Extracted records

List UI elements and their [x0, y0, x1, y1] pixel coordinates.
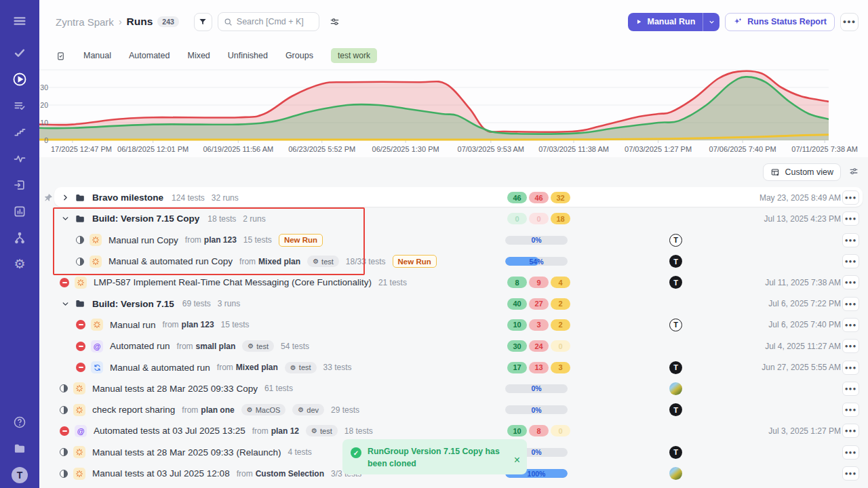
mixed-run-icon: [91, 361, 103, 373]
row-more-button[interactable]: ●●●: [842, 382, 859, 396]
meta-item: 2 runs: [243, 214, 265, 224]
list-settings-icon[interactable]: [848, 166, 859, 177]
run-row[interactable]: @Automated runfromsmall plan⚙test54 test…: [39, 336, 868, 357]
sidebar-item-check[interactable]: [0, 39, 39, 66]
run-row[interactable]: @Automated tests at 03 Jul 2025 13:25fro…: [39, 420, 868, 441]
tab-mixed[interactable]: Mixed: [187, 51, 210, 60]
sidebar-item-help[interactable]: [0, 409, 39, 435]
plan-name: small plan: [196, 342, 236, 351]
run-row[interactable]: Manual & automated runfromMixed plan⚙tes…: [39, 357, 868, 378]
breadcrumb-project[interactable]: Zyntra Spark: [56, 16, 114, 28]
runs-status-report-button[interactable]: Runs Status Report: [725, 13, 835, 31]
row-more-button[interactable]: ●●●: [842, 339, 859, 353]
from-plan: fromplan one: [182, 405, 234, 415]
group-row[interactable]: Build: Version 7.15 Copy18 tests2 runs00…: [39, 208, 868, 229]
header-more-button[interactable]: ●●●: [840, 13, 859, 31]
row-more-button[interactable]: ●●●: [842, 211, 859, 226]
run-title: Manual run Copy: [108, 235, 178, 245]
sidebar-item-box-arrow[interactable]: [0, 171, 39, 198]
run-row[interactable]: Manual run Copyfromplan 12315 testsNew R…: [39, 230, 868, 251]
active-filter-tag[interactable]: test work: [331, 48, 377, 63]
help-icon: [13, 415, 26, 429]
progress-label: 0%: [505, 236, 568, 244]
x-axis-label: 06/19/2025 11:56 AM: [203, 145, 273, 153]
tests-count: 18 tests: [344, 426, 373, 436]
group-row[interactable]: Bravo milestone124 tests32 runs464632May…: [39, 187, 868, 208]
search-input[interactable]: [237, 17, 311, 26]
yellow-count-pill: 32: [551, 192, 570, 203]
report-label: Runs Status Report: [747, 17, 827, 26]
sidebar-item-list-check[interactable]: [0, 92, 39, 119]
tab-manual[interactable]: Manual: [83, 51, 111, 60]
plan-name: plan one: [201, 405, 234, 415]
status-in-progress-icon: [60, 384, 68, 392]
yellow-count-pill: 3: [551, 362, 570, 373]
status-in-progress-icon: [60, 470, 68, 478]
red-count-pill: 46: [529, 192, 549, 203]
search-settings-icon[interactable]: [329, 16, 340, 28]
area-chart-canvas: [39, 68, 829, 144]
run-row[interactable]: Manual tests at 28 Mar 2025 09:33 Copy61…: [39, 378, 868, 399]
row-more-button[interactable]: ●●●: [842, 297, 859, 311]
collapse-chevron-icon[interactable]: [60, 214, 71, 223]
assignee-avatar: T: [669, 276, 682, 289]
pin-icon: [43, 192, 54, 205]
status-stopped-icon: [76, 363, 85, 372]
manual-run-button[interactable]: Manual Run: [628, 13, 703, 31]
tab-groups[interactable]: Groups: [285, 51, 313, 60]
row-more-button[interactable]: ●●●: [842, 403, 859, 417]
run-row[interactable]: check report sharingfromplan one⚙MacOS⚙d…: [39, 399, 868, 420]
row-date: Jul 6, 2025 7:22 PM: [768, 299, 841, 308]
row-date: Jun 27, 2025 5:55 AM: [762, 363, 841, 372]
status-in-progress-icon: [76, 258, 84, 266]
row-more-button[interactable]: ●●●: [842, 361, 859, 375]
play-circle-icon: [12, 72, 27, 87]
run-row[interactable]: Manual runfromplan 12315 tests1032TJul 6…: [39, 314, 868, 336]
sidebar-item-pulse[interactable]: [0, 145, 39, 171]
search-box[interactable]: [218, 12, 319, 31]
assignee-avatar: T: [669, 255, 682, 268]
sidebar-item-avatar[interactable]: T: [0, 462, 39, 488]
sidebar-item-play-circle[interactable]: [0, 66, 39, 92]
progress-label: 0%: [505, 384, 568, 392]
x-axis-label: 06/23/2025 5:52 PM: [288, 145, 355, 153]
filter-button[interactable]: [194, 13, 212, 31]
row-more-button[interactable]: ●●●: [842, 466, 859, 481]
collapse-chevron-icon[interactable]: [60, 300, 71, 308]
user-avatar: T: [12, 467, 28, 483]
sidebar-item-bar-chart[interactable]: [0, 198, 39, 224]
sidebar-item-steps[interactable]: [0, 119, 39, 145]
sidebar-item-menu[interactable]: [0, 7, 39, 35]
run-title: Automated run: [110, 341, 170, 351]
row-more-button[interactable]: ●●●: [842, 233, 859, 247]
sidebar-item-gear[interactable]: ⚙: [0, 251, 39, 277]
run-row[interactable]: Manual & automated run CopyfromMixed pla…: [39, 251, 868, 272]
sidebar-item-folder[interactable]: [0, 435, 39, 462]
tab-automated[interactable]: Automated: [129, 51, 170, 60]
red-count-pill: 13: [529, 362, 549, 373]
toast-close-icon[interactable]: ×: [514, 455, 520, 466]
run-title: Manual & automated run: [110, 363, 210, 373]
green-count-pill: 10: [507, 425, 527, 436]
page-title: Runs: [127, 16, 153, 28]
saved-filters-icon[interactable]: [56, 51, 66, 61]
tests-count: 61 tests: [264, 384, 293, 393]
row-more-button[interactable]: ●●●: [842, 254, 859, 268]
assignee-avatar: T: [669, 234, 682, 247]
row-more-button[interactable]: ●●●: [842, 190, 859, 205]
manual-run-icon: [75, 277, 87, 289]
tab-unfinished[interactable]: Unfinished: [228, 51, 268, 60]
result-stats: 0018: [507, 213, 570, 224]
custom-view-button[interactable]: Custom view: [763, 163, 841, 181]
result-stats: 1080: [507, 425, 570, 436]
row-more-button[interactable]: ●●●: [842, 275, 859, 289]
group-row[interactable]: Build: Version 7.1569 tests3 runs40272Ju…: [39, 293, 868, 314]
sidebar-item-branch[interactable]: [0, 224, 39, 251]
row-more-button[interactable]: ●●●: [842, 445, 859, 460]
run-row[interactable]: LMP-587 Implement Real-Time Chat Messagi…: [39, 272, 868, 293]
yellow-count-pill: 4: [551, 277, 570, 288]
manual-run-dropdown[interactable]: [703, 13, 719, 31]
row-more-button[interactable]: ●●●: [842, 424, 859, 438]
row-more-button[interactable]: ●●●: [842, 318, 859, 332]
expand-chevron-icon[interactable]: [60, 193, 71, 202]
--
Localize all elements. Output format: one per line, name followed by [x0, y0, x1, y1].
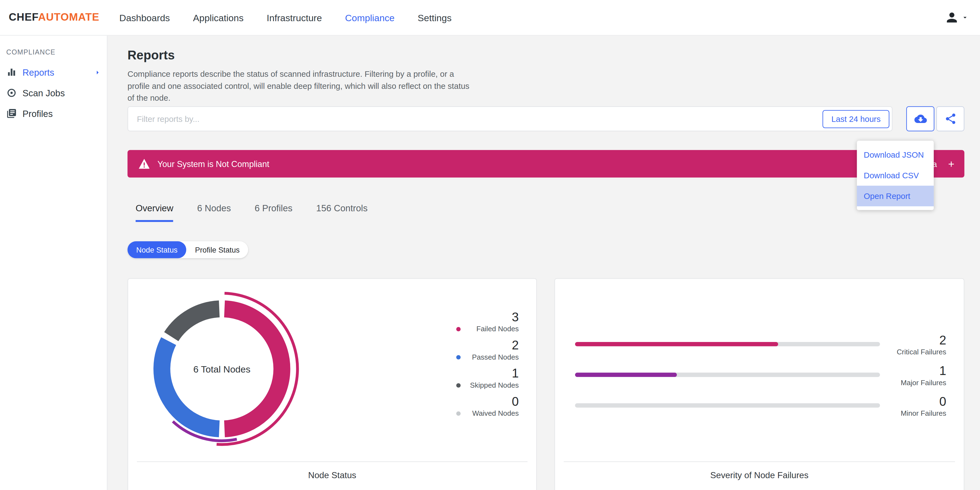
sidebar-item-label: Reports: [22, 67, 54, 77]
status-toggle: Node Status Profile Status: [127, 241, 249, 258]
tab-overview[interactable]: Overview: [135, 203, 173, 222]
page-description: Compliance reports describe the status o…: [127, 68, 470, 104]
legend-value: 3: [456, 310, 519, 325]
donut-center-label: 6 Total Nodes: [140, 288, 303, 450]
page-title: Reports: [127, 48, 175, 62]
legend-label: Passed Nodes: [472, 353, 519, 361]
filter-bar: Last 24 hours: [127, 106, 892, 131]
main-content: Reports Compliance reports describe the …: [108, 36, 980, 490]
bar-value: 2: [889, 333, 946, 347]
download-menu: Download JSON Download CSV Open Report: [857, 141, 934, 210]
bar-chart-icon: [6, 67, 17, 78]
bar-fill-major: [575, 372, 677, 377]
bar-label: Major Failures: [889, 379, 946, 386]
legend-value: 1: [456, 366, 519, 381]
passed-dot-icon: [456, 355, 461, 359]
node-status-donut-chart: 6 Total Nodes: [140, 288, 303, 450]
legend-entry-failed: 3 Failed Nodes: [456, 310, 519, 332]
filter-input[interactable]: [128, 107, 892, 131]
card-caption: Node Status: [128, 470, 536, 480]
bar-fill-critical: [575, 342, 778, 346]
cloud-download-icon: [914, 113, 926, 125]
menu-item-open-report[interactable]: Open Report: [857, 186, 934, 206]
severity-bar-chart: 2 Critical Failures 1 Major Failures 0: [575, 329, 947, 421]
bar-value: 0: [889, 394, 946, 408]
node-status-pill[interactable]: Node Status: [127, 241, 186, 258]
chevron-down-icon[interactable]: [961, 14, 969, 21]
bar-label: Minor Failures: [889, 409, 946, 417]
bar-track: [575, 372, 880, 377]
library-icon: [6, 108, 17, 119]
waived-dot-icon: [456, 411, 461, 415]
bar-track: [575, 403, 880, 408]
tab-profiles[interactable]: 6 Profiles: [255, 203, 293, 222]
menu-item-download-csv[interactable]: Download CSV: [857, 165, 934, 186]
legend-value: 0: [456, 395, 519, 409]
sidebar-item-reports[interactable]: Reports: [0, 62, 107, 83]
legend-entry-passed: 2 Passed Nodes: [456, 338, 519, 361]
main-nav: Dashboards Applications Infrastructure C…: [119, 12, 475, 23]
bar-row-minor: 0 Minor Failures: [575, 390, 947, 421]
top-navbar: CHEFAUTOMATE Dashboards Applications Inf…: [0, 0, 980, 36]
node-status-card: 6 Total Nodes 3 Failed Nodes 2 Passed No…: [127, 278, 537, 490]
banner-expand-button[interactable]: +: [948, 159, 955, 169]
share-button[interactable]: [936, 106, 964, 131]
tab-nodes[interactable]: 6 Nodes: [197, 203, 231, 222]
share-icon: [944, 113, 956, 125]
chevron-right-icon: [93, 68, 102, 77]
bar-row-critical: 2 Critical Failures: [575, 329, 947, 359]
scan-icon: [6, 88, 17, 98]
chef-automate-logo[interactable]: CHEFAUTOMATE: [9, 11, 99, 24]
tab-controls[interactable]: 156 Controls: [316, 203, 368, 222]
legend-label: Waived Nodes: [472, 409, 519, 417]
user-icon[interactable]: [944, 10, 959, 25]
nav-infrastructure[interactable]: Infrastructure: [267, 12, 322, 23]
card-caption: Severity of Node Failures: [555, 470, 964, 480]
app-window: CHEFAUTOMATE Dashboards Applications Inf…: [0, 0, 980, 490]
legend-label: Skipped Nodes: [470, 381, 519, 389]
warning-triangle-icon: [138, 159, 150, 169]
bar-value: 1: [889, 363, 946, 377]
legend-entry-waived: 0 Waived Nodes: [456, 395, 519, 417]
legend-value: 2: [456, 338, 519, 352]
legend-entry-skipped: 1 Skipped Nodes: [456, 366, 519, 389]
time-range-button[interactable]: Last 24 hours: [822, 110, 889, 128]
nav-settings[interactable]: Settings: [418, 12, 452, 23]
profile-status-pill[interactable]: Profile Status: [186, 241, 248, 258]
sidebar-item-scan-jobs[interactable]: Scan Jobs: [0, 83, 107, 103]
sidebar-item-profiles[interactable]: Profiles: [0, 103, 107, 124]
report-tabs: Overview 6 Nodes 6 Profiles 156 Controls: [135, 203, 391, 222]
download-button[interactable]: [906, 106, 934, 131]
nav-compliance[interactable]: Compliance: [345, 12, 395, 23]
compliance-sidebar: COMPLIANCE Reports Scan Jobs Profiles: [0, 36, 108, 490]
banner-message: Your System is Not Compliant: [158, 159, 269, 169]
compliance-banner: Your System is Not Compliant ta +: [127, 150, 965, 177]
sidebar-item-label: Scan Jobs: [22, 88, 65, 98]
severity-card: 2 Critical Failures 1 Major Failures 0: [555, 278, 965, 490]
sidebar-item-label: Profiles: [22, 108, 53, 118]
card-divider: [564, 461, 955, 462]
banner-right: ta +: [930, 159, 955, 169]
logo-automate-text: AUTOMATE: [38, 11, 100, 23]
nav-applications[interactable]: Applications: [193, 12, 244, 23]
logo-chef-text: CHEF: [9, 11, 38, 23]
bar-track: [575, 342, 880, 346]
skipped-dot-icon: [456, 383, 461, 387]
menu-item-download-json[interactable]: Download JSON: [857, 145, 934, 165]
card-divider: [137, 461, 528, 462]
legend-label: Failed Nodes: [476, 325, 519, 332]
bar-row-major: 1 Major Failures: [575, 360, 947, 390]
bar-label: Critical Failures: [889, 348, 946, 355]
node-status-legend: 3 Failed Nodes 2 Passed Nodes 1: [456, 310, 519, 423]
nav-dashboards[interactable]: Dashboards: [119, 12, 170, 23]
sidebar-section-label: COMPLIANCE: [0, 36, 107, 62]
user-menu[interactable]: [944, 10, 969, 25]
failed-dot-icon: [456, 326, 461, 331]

• _What you have to do_:
From the records above, copy each line that contains the word "track".

• _Solved problem_:
bar-track: [575, 372, 880, 377]
bar-track: [575, 403, 880, 408]
bar-track: [575, 342, 880, 346]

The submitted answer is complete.